After all this higher education I decided I needed a cup of tea.  I don’t like tea.  Black or green?  It looks the same in the cup and to me tastes the same.

I like English novels and the English characters in them seem to think a cup of tea will solve all problems.“Your house burned down?”  “Come in and have a cup of tea, you’ll feel better.”  “Your husband left you?”  “Oh, you poor dear, you need a cup of tea.”  “The vicar’s teenage daughter is pregnant?”  “Have a cup of tea that will solve it.”

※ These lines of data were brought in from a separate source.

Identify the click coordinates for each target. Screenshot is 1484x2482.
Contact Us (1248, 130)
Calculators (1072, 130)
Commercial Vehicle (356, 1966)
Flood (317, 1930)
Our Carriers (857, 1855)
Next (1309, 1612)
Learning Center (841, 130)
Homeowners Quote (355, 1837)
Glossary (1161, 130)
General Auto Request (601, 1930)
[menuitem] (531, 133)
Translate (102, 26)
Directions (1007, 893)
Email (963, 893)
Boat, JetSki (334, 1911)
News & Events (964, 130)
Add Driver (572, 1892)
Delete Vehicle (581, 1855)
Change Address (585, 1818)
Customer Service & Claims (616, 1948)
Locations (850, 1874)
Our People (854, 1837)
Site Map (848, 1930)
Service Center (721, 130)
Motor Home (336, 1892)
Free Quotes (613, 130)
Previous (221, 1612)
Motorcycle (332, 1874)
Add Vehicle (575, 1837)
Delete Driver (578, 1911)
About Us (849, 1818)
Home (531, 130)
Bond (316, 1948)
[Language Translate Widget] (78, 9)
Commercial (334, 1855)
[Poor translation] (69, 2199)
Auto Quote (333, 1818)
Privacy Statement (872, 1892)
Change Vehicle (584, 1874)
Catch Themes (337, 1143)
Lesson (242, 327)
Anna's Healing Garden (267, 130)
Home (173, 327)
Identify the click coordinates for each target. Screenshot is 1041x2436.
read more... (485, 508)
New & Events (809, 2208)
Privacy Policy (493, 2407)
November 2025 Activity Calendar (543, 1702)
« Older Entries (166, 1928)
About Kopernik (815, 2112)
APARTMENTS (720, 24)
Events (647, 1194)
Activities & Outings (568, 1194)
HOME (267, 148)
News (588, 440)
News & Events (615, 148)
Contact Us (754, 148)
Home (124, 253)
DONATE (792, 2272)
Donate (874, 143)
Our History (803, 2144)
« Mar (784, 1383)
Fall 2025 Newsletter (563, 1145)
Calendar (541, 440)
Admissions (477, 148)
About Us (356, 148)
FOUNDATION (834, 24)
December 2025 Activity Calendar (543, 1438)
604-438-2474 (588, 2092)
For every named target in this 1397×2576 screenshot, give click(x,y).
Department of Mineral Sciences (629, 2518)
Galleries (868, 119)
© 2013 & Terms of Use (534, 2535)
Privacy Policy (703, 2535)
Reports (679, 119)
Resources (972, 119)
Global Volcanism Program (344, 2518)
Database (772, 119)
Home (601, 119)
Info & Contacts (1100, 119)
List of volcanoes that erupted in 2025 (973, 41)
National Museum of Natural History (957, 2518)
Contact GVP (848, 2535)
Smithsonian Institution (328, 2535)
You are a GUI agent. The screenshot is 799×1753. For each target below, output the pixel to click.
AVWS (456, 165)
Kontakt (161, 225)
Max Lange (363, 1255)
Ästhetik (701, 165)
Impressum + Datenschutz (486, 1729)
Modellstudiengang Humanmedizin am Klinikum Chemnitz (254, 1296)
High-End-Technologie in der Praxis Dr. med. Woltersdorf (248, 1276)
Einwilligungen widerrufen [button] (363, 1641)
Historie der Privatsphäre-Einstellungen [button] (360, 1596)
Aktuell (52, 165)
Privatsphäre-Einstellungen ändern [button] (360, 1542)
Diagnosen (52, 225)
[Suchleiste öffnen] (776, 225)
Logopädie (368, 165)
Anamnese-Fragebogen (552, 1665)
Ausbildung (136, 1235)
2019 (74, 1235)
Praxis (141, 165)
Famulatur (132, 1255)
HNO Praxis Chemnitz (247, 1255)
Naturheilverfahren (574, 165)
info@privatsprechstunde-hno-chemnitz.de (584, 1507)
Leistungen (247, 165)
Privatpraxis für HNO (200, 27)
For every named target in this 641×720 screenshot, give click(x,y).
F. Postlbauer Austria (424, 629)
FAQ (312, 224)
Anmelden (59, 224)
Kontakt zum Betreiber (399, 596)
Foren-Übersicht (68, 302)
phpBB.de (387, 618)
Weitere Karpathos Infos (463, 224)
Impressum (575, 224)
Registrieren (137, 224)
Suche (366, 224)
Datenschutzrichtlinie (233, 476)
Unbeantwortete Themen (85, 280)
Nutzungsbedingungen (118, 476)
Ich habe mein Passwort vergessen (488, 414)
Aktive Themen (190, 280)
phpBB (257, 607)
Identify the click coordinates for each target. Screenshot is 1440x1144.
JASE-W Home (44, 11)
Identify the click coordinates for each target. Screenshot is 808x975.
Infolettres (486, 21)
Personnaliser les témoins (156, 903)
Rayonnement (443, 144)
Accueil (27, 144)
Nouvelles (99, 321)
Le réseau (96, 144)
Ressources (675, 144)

I might explain: the self-quarantine was because I was a “secondary exposure”.  That means I was exposed to someone who was exposed to someone with Covid. According to everything I find, secondary exposures do not need to be Covid tested.  Since I didn’t want to miss out on anything exciting I went to be tested.  My doctor’s office wouldn‘t test asymptomatic but they suggested Rite Aide drug store.  There I basically did a self-test while in my car.  I was told to put the cotton applicator “mid-way- up my nose, twirl it twice and hold it there for 15 seconds.”  Five days after exposure is the recommended time to be tested. My test was negative, which means “I ain’t got it.” All the tests can tell you is that at the moment of the test you don’t have the disease.

One last item I gleaned from NBC news,” Covid could kill as many Americans THIS WINTER as the Germans and the Japanese did during WWII.” Now that’s food for thought! And that’s a mighty sour pickle and pretty hard to swallow!